Após quase dois anos sem o serviço, três Delegacias de Polícia do Vale do Taquari voltaram a oferecer as atividades do Mediar RS em julho de 2020. O programa institucional da Polícia Civil gaúcha trabalha com a mediação de conflitos nos delitos de menor potencial ofensivo. Se enquadram os casos como lesão corporal leve, ameaça, vias de farto, injuria, calúnia difamação e perturbação de tranquilidade.

Segundo o titular da Delegacia de Polícia de Pronto Atendimento (DPPA) de Lajeado, o delegado Alex Assmann, a adesão não é obrigatória e apenas alguns órgãos oferecem esse tipo de ação. “Sempre gostei desse assunto da mediação. Em 2016 trabalhamos com o mediar em Lajeado mas, devido a falta de pessoas, não foi possível dar continuidade. Este ano, como assumi a DPPA, voltei com esse projeto de retomar. A falta de pessoas continua, mas precisamos ter criatividade. Então convidei o delegado aposentado Mauro Mallmann para atuar como mediador e ele, voluntariamente, aceitou”, explica.

Na região, o trabalho é oferecido nas delegacias das comarcas de Lajeado, Teutônia e Roca Sales, abrangendo também as cidades de Imigrante, Westfália, Poço das Antas, Marques de Souza, Santa Clara do Sul e Forquetinha. A medição acontece a partir de casos registrados nos órgãos de segurança. As equipes envolvidas no Programa Mediar fazem contato com as partes, para ver se existe o interesse na participação.

No entanto, conforme Assmann, é necessário que exista alguma relação de continuidade entre os envolvidos, como vizinhos, parentes ou colegas de trabalho. “São aquelas pessoas que mantém contínuas relações e, por meio do diálogo, buscamos evitar novas ocorrências. Uma briga recorrente entre vizinhos acaba gerando cinco ou seis ocorrências e, quando trabalhamos com o mediar, conseguimos resolver o problema depois da primeira ocorrência”, pontua.

O delegado explica ainda que este é um trabalho lento, pois é necessário o contato e o convite para as partes, que não são obrigadas a aceitar. Desde o retorno, em julho, já foram quatro mediações realizadas. Entre os casos, um problema entre vizinhos, que reclamavam do excesso de barulho. “Quando tu mora em apartamento, sabe que tem barulho. Se quiser um lugar que não tem barulho, precisa morar em um ponto mais isolado, no meio do campo. Lógico que isso não é tolerável depois das 22h. Então, se a gente consegue conversar com as partes, daqui a pouco elas se entendem. E o mediador está ali para fazer esse papel de facilitador”, lembra.

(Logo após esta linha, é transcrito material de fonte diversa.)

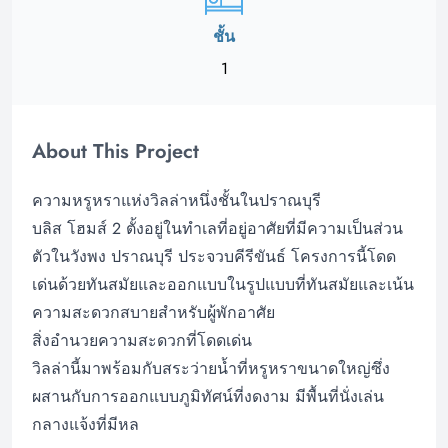
ชั้น
1
About This Project
ความหรูหราแห่งวิลล่าหนึ่งชั้นในปราณบุรี
บลิส โฮมส์ 2 ตั้งอยู่ในทำเลที่อยู่อาศัยที่มีความเป็นส่วน
ตัวในวังพง ปราณบุรี ประจวบคีรีขันธ์ โครงการนี้โดด
เด่นด้วยทันสมัยและออกแบบในรูปแบบที่ทันสมัยและเน้น
ความสะดวกสบายสำหรับผู้พักอาศัย
สิ่งอำนวยความสะดวกที่โดดเด่น
วิลล่านี้มาพร้อมกับสระว่ายน้ำที่หรูหราขนาดใหญ่ซึ่ง
ผสานกับการออกแบบภูมิทัศน์ที่งดงาม มีพื้นที่นั่งเล่น
กลางแจ้งที่มีหล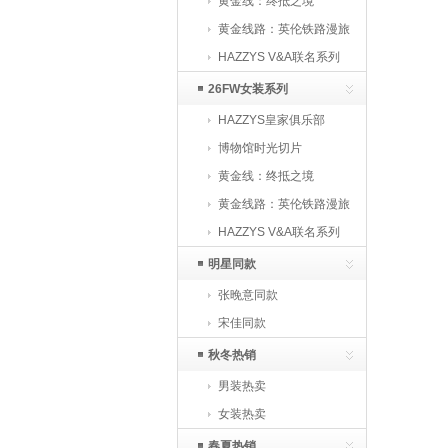
黄金线：终抵之境
黄金线路：英伦铁路漫旅
HAZZYS V&A联名系列
26FW女装系列
HAZZYS皇家俱乐部
博物馆时光切片
黄金线：终抵之境
黄金线路：英伦铁路漫旅
HAZZYS V&A联名系列
明星同款
张晚意同款
宋佳同款
秋冬热销
男装热卖
女装热卖
春夏热销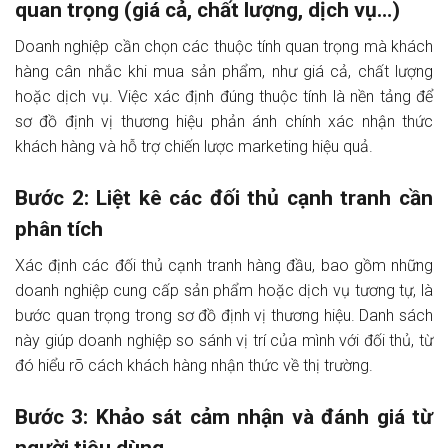
quan trọng (giá cả, chất lượng, dịch vụ…)
Doanh nghiệp cần chọn các thuộc tính quan trọng mà khách
hàng cân nhắc khi mua sản phẩm, như giá cả, chất lượng
hoặc dịch vụ. Việc xác định đúng thuộc tính là nền tảng để
sơ đồ định vị thương hiệu phản ánh chính xác nhận thức
khách hàng và hỗ trợ chiến lược marketing hiệu quả.
Bước 2: Liệt kê các đối thủ cạnh tranh cần
phân tích
Xác định các đối thủ cạnh tranh hàng đầu, bao gồm những
doanh nghiệp cung cấp sản phẩm hoặc dịch vụ tương tự, là
bước quan trọng trong sơ đồ định vị thương hiệu. Danh sách
này giúp doanh nghiệp so sánh vị trí của mình với đối thủ, từ
đó hiểu rõ cách khách hàng nhận thức về thị trường.
Bước 3: Khảo sát cảm nhận và đánh giá từ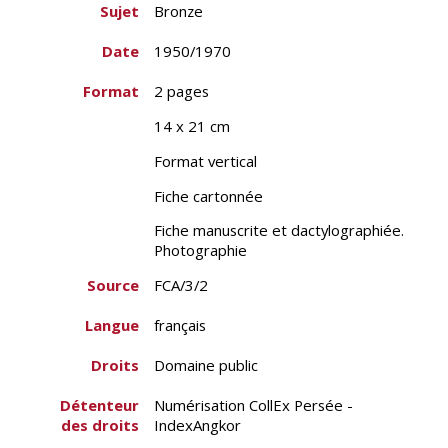
Sujet
Bronze
Date
1950/1970
Format
2 pages
14 x 21 cm
Format vertical
Fiche cartonnée
Fiche manuscrite et dactylographiée.
Photographie
Source
FCA/3/2
Langue
français
Droits
Domaine public
Détenteur
Numérisation CollEx Persée -
des droits
IndexAngkor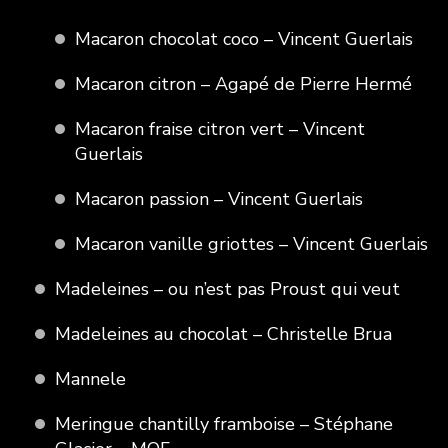
Macaron chocolat coco – Vincent Guerlais
Macaron citron – Agapé de Pierre Hermé
Macaron fraise citron vert – Vincent
Guerlais
Macaron passion – Vincent Guerlais
Macaron vanille griottes – Vincent Guerlais
Madeleines – ou n’est pas Proust qui veut
Madeleines au chocolat – Christelle Brua
Mannele
Meringue chantilly framboise – Stéphane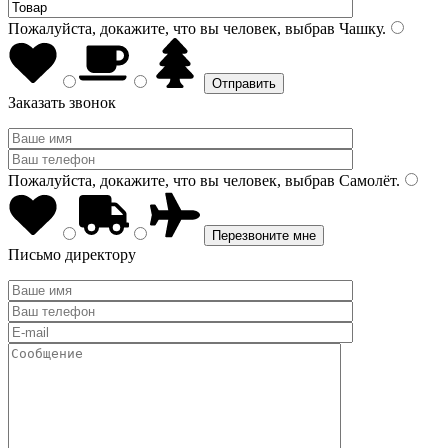
Пожалуйста, докажите, что вы человек, выбрав
Чашку
.
Заказать звонок
Пожалуйста, докажите, что вы человек, выбрав
Самолёт
.
Письмо директору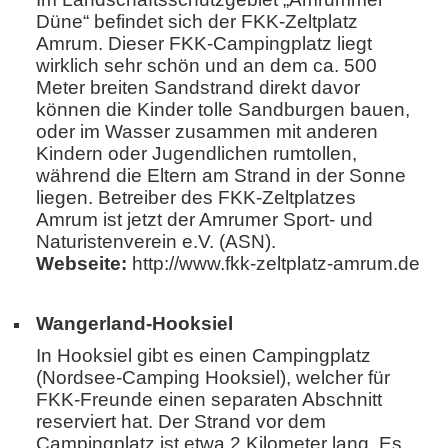
Düne“ befindet sich der FKK-Zeltplatz
Amrum. Dieser FKK-Campingplatz liegt
wirklich sehr schön und an dem ca. 500
Meter breiten Sandstrand direkt davor
können die Kinder tolle Sandburgen bauen,
oder im Wasser zusammen mit anderen
Kindern oder Jugendlichen rumtollen,
während die Eltern am Strand in der Sonne
liegen. Betreiber des FKK-Zeltplatzes
Amrum ist jetzt der Amrumer Sport- und
Naturistenverein e.V. (ASN).
Webseite:
http://www.fkk-zeltplatz-amrum.de
Wangerland-Hooksiel
In Hooksiel gibt es einen Campingplatz
(Nordsee-Camping Hooksiel), welcher für
FKK-Freunde einen separaten Abschnitt
reserviert hat. Der Strand vor dem
Campingplatz ist etwa 2 Kilometer lang. Es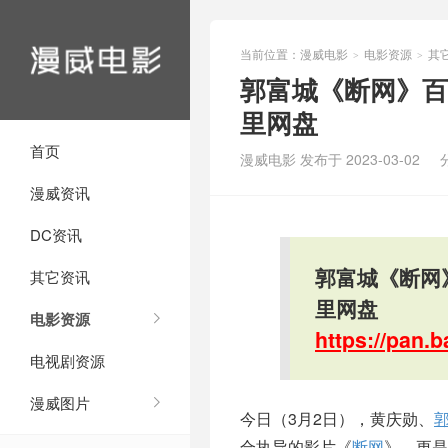
当前位置：
漫威电影
电影资源
其
>
>
郭富城《断网》百度
里网盘
首页
漫威电影 发布于 2023-03-02
漫威资讯
DC资讯
郭富城《断网》
其它资讯
里网盘
电影资源
https://pan
电视剧资源
漫威图片
今日（3月2日），黄庆勋、
合执导的影片《
断网
》，更是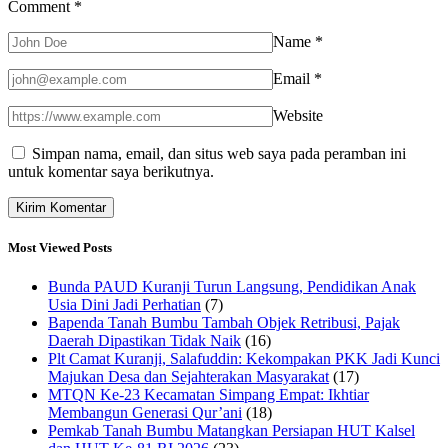
Comment
*
Name
*
Email
*
Website
Simpan nama, email, dan situs web saya pada peramban ini
untuk komentar saya berikutnya.
Most Viewed Posts
Bunda PAUD Kuranji Turun Langsung, Pendidikan Anak
Usia Dini Jadi Perhatian
(7)
Bapenda Tanah Bumbu Tambah Objek Retribusi, Pajak
Daerah Dipastikan Tidak Naik
(16)
Plt Camat Kuranji, Salafuddin: Kekompakan PKK Jadi Kunci
Majukan Desa dan Sejahterakan Masyarakat
(17)
MTQN Ke-23 Kecamatan Simpang Empat: Ikhtiar
Membangun Generasi Qur’ani
(18)
Pemkab Tanah Bumbu Matangkan Persiapan HUT Kalsel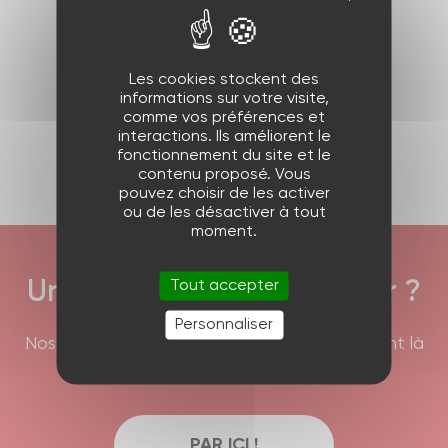
Produit précédent
Les cookies stockent des
informations sur votre visite,
comme vos préférences et
Produit suivant
interactions. Ils améliorent le
fonctionnement du site et le
contenu proposé. Vous
pouvez choisir de les activer
ou de les désactiver à tout
moment.
Tout accepter
Une question à nous poser ?
Personnaliser
Nos équipes commerciales et techniques sont là
pour répondre à vos interrogations !
PAR ICI !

Além disso, as pessoas envolvidas também podem procurar a delegacia local e demonstrar o interesse em participar do programa. Segundo Assmann, na grande maioria dos casos as partes aceitam a mediação. Para ele, essa é uma forma alternativa de resolução, pois utiliza os princípios da justiça restaurativa, que tem a intenção de apaziguar, e não estimular o conflito.

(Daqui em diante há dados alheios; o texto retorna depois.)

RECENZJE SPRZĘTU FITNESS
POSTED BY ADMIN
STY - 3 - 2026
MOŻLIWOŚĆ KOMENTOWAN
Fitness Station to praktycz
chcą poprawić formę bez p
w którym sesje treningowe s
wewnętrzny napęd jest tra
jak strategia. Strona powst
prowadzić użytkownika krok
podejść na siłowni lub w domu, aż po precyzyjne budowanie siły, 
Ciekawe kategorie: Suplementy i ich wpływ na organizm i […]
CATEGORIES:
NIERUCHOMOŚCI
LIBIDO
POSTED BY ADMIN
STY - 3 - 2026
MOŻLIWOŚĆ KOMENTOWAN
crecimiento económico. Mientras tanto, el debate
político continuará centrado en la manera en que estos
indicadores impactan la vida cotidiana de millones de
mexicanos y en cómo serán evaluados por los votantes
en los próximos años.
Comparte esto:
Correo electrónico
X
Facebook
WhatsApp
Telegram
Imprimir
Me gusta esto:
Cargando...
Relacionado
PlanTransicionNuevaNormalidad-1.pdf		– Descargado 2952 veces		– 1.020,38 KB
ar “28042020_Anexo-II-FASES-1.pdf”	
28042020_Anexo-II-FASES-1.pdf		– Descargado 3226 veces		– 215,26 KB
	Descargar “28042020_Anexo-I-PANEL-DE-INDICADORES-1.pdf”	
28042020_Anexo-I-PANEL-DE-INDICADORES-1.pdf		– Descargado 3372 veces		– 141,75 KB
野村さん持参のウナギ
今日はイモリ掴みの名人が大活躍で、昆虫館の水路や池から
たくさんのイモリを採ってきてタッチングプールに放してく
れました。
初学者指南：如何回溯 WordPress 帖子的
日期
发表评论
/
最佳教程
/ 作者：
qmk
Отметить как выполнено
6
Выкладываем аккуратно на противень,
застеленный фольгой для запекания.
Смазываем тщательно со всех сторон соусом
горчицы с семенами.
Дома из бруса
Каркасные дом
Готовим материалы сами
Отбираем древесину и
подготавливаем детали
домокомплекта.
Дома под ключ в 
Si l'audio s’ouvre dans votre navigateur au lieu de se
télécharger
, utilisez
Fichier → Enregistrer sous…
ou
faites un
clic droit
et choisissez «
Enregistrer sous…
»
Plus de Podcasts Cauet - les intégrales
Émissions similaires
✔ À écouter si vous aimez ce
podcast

“É um plus para os casos em que é feito o termo circunstanciado, pois facilita o trabalho do poder judiciário. Em algumas vezes, quando chegar no fórum, o problema já vai estar resolvido. Então nem será necessário marcar uma audiência. Por um lado da mais trabalho para nós, por outro facilita as coisas para o poder judiciário, que já está abarrotado de coisas”, conclui o delegado.